Bonus Attractions around Washington DC:
Hershey's Chocolate World
Speaking of chocolate, you can also visit Hershey’s Chocolate World in Pennsylvania as part of your Washington DC tour package. Located at a distance of about 130 miles, the spectacular and immersive world of Hershey’s Chocolate is at a travelling time of approx. 3 hours away from Washington DC. If you are determined to visit Hershey’s Chocolate World as part of your Washington DC tour itinerary, then you can even plan a day trip to this amazing place from Washington DC. Discover attraction, experiences, and adventures drenched in chocolate to give you a memorable trip of a lifetime!
If you are unaware about the Smithsonian Institution, let us be the first ones to tell you that there are a total of 19 world-class museums along with several galleries, gardens and a zoo that are operated by the Smithsonian Institution. Of the 19 museums, 11 are located around the National Mall area of Washington DC, 6 other museums and the National Zoo are located in the greater National Capital area and 2 museums are placed in New York City. You can choose to visit any of the 11 museums, each as extraordinary, superlative and informative as the next one, while you are on a tour of Washington DC. Some of the museums located in Washington DC are African American Museum, African Art Museum, American Indian Museum (Native Americans), Natural History Museum, Postal Museum and Cooper Hewitt Museum (Architecture & contemporary design).

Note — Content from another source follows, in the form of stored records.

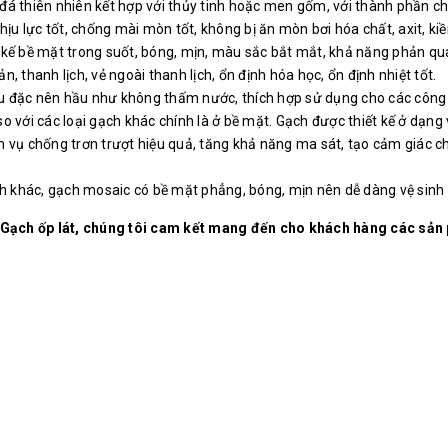
 thiên nhiên kết hợp với thủy tinh hoặc men gốm, với thành phần chính
ịu lực tốt, chống mài mòn tốt, không bị ăn mòn bơi hóa chất, axit, kiề
 kế bề mặt trong suốt, bóng, mịn, màu sắc bắt mắt, khả năng phản qua
 thanh lịch, vẻ ngoài thanh lịch, ổn định hóa học, ổn định nhiệt tốt.
 đặc nên hầu như không thấm nước, thích hợp sử dụng cho các công trì
o với các loại gạch khác chính là ở bề mặt. Gạch được thiết kế ở dạng
vụ chống trơn trượt hiệu quả, tăng khả năng ma sát, tạo cảm giác chắc
ạch khác, gạch mosaic có bề mặt phẳng, bóng, mịn nên dễ dàng vệ sinh 
 Gạch ốp lát, chúng tôi cam kết mang đến cho khách hàng các s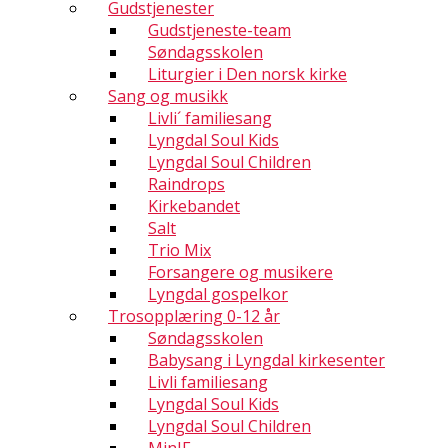
Gudstjenester
Gudstjeneste-team
Søndagsskolen
Liturgier i Den norsk kirke
Sang og musikk
Livli´ familiesang
Lyngdal Soul Kids
Lyngdal Soul Children
Raindrops
Kirkebandet
Salt
Trio Mix
Forsangere og musikere
Lyngdal gospelkor
Trosopplæring 0-12 år
Søndagsskolen
Babysang i Lyngdal kirkesenter
Livli familiesang
Lyngdal Soul Kids
Lyngdal Soul Children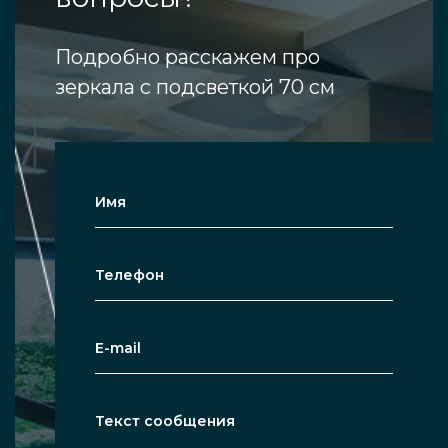
Подробно расскажем про
зеркала с подсветкой 70 см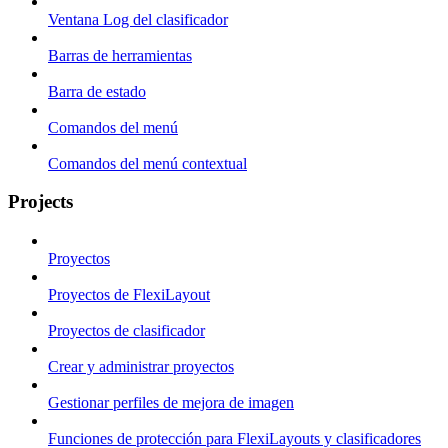
Ventana Log del clasificador
Barras de herramientas
Barra de estado
Comandos del menú
Comandos del menú contextual
Projects
Proyectos
Proyectos de FlexiLayout
Proyectos de clasificador
Crear y administrar proyectos
Gestionar perfiles de mejora de imagen
Funciones de protección para FlexiLayouts y clasificadores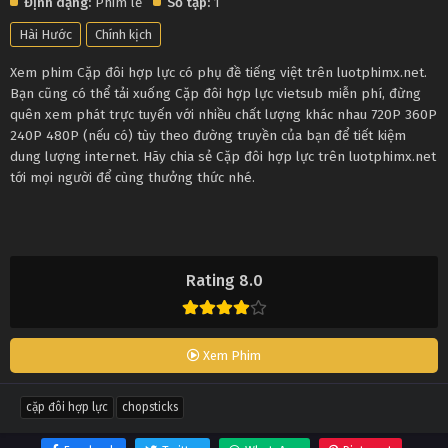
Định dạng:
Phim lẻ
Số tập:
1
Hài Hước
Chính kịch
Xem phim Cặp đôi hợp lực có phụ đề tiếng việt trên luotphimx.net.
Bạn cũng có thể tải xuống Cặp đôi hợp lực vietsub miễn phí, đừng
quên xem phát trực tuyến với nhiều chất lượng khác nhau 720P 360P
240P 480P (nếu có) tùy theo đường truyền của bạn để tiết kiệm
dung lượng internet. Hãy chia sẻ Cặp đôi hợp lực trên luotphimx.net
tới mọi người để cùng thưởng thức nhé.
Rating 8.0
Xem Phim
cặp đôi hợp lực
chopsticks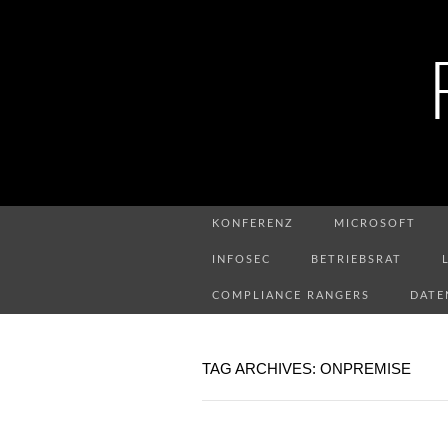
KONFERENZ
MICROSOFT
INFOSEC
BETRIEBSRAT
COMPLIANCE RANGERS
DATE
TAG ARCHIVES: ONPREMISE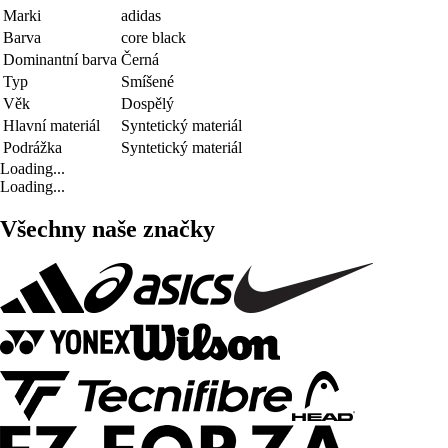
Marki
adidas
Barva
core black
Dominantní barva
Černá
Typ
Smíšené
Věk
Dospělý
Hlavní materiál
Syntetický materiál
Podrážka
Syntetický materiál
Loading...
Loading...
Všechny naše značky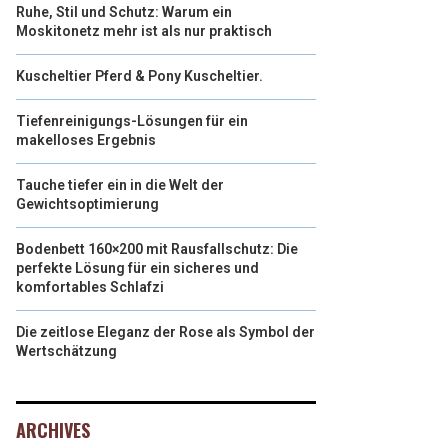
Ruhe, Stil und Schutz: Warum ein
Moskitonetz mehr ist als nur praktisch
Kuscheltier Pferd & Pony Kuscheltier.
Tiefenreinigungs-Lösungen für ein
makelloses Ergebnis
Tauche tiefer ein in die Welt der
Gewichtsoptimierung
Bodenbett 160×200 mit Rausfallschutz: Die
perfekte Lösung für ein sicheres und
komfortables Schlafzi
Die zeitlose Eleganz der Rose als Symbol der
Wertschätzung
ARCHIVES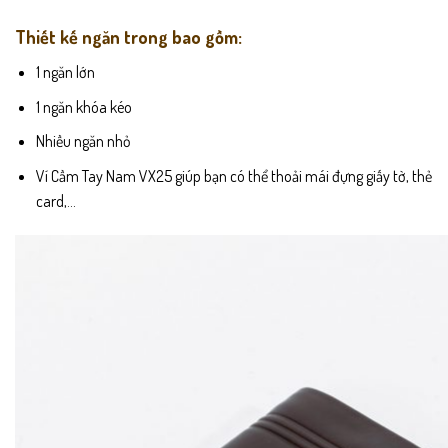
Thiết kế ngăn trong bao gồm:
1 ngăn lớn
1 ngăn khóa kéo
Nhiều ngăn nhỏ
Ví Cầm Tay Nam VX25 giúp bạn có thể thoải mái đựng giấy tờ, thẻ
card,…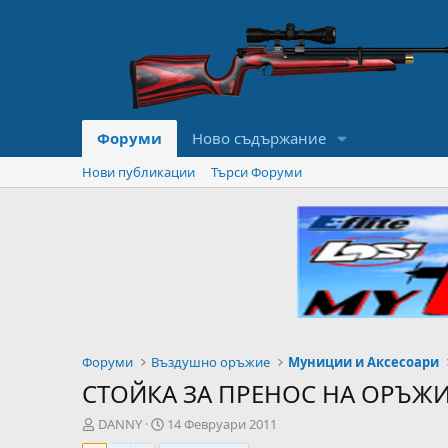
Форуми
Ново съдържание
Нови публикации
Търси Форуми
Форуми
Въздушно оръжие
Муниции и Аксесоари
СТОЙКА ЗА ПРЕНОС НА ОРЪЖ
А
Н
DANNY
14 Февруари 2011
в
а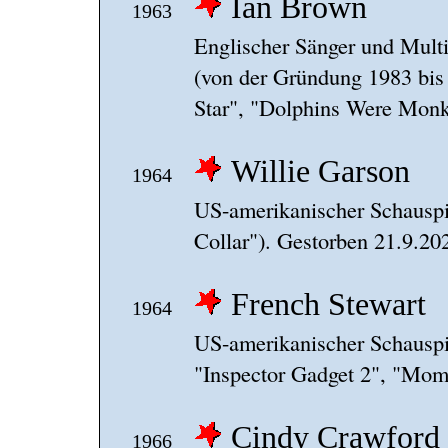
Ian Brown
1963
Englischer Sänger und Multi
(von der Gründung 1983 bis
Star", "Dolphins Were Monk
Willie Garson
1964
US-amerikanischer Schauspie
Collar"). Gestorben 21.9.20
French Stewart
1964
US-amerikanischer Schauspi
"Inspector Gadget 2", "Mom
Cindy Crawford
1966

For more such interesting museums around the world, also read: Unique Museums around the World - Travel To Be Amused!
Isn’t the capital city an amazing experience just waiting to take you back in time? Washington DC is not just about US Politics, office buildings and structures related to the US government. Yes, it does form an integral part of the capital city but it is so much more than that! The city exudes a charm that is unlike any other place in the United States; having witnessed centuries of American history, changing governments, freedom struggles, basic rights movements and several unique cultures has possibly given the city an identity of its own. You will not just be amazed by Washington DC but you will also remember the city long after you have walked through its charming streets and remarkable monuments. Washington DC sure does capitalize (pun intended :D) on its distinct yet beautiful appeal and makes a place for itself in your heart and mind!
So, when are you travelling to Washington DC?